Video2GUI: 汎用GUIエージェント事前学習のための大規模インタラクション軌跡合成

要旨

マルチモーダル大規模言語モデルの最近の進歩により、グラフィカルユーザーインターフェース（GUI）エージェントへの関心が高まっているが、その汎化能力は多様な実世界アプリケーションにわたる大規模な訓練データの不足によって制約されたままである。既存のデータセットはコストのかかる手動アノテーションに大きく依存しており、典型的には狭い領域に限定されている。この課題に対処するため、我々はVideo2GUIを提案する。これはラベル付けされていないインターネット動画から直接、接地されたGUIインタラクショントラジェクトリを抽出する完全自動フレームワークである。Video2GUIは、粗いものから細かいものへと段階的にフィルタリングする戦略を採用し、高品質なGUIチュートリアル動画を特定し、それらを構造化されたエージェントの軌跡に変換する。このパイプラインを5億件の動画メタデータエントリに適用し、1,500以上のアプリケーションとウェブサイトにわたる1,200万件のインタラクショントラジェクトリを含む大規模データセットWildGUIを構築した。WildGUI上でQwen2.5-VLとMimo-VLを事前学習した結果、複数のGUIグラウンディングおよびアクションベンチマークにおいて一貫して5～20%の改善が見られ、最先端の性能に匹敵またはそれを上回った。我々は、GUIエージェントの将来の研究を支援するため、WildGUIデータセットとVideo2GUIパイプラインの両方を公開する予定である。

English

Recent advances in multimodal large language models have driven growing interest in graphical user interface (GUI) agents, yet their generalization remains constrained by the scarcity of large-scale training data spanning diverse real-world applications. Existing datasets rely heavily on costly manual annotations and are typically confined to narrow domains. To address this challenge, we propose Video2GUI, a fully automated framework that extracts grounded GUI interaction trajectories directly from unlabeled Internet videos. Video2GUI employs a coarse-to-fine filtering strategy to identify high-quality GUI tutorial videos and convert them into structured agent trajectories.
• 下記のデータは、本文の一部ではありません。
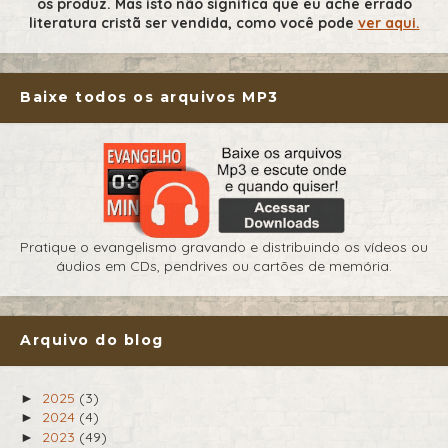
os produz. Mas isto não significa que eu ache errado
literatura cristã ser vendida, como você pode
ver aqui.
Baixe todos os arquivos MP3
Pratique o evangelismo gravando e distribuindo os vídeos ou
áudios em CDs, pendrives ou cartões de memória.
Arquivo do blog
2025
(3)
►
2024
(4)
►
2023
(49)
►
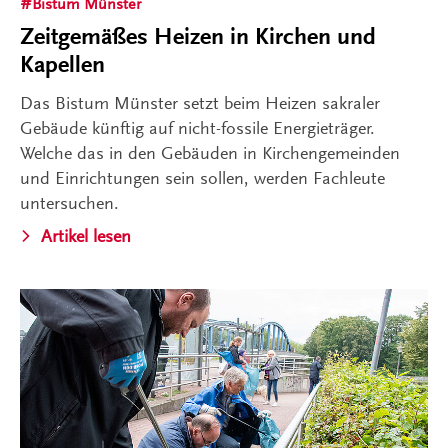
Bistum Münster
Zeitgemäßes Heizen in Kirchen und
Kapellen
Das Bistum Münster setzt beim Heizen sakraler
Gebäude künftig auf nicht-fossile Energieträger.
Welche das in den Gebäuden in Kirchengemeinden
und Einrichtungen sein sollen, werden Fachleute
untersuchen.
Artikel lesen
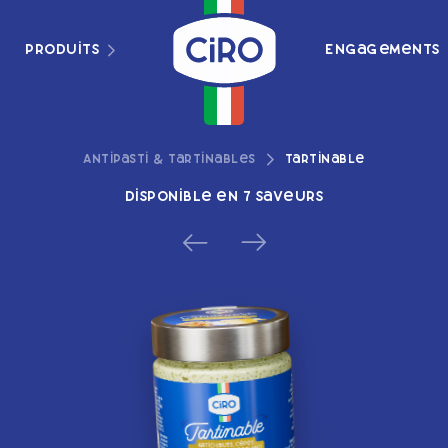
Produits
Engagements
Antipasti & Tartinables
Tartinable
Disponible en 7 saveurs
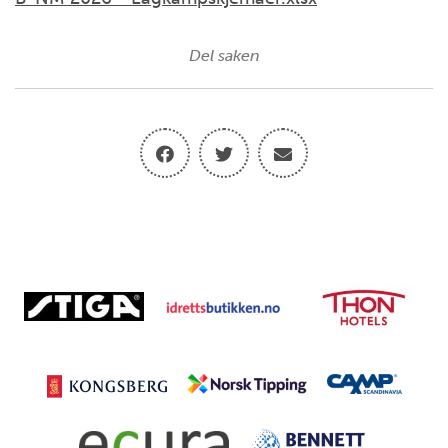
Del saken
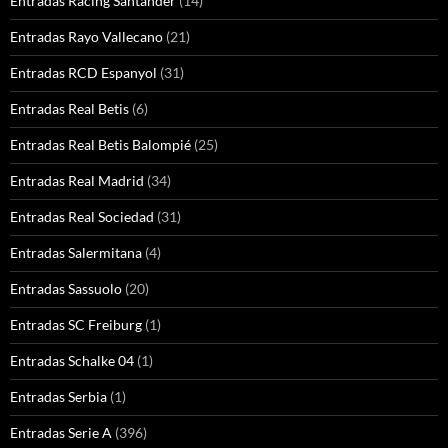
Entradas Racing Santander
(14)
Entradas Rayo Vallecano
(21)
Entradas RCD Espanyol
(31)
Entradas Real Betis
(6)
Entradas Real Betis Balompié
(25)
Entradas Real Madrid
(34)
Entradas Real Sociedad
(31)
Entradas Salermitana
(4)
Entradas Sassuolo
(20)
Entradas SC Freiburg
(1)
Entradas Schalke 04
(1)
Entradas Serbia
(1)
Entradas Serie A
(396)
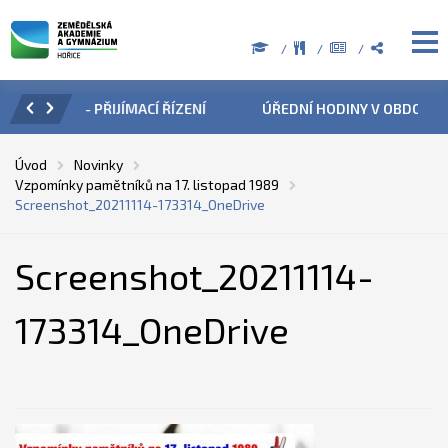
ÍZENÍ
ÚŘEDNÍ HODINY V OBDOBÍ LETNÍCH PRÁZDNIN
PŘÍ
Úvod
Novinky
Vzpomínky pamětníků na 17. listopad 1989
Screenshot_20211114-173314_OneDrive
Screenshot_20211114-
173314_OneDrive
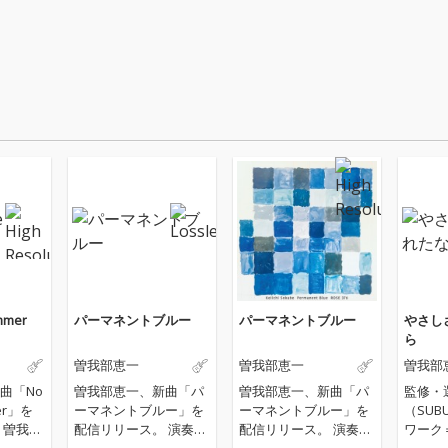
mmer
パーマネントブルー
パーマネントブルー
やさし
ら
曽我部恵一
曽我部恵一
曽我部
曲「No
曽我部恵一、新曲「パ
曽我部恵一、新曲「パ
監修・
er」を
ーマネントブルー」を
ーマネントブルー」を
（SUB
部
配信リリース。 演奏、
配信リリース。 演奏、
ワーク
手がけ
レコーディング、ミッ
レコーディング、ミッ
D）×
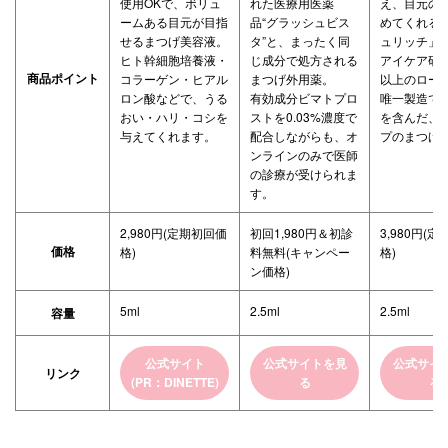
使用OKで、ボリュ
れた医療用医薬
え、目元の
ームある目元が目指
品“グラッシュビス
めてくれる
せるまつげ美容液。
タ”と、まったく同
ュリッチ」
ヒト幹細胞培養液・
じ成分で処方される
アイケア研究
商品ポイント
コラーゲン・ヒアル
まつげ外用薬。
以上のロー
ロン酸などで、うる
有効成分ビマトプロ
唯一製造で
おい・ハリ・コシを
ストを0.03%濃度で
を含んだ、
与えてくれます。
配合しながらも、オ
プのまつげ
ンラインのみで医師
の診療が受けられま
す。
2,980円(定期初回価
初回1,980円＆初診
3,980円(
価格
格)
料無料(キャンペー
格)
ン価格)
5ml
2.5ml
2.5ml
容量
公式サイト
公式サイトを見
公式サイ
リンク
(PR：DINETTE)
る
る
Applying this pipeline to 500 million video metadata entries, we construct WildGUI, a large-scale dataset containing 12 million interaction trajectories spanning over 1,500 applications and websites. Pre-training Qwen2.5-VL and Mimo-VL on WildGUI yields consistent improvements of 5-20% across multiple GUI grounding and action benchmarks, matching or surpassing state-of-the-art performance. We will release both the WildGUI dataset and the Video2GUI pipeline to support future research of GUI agents.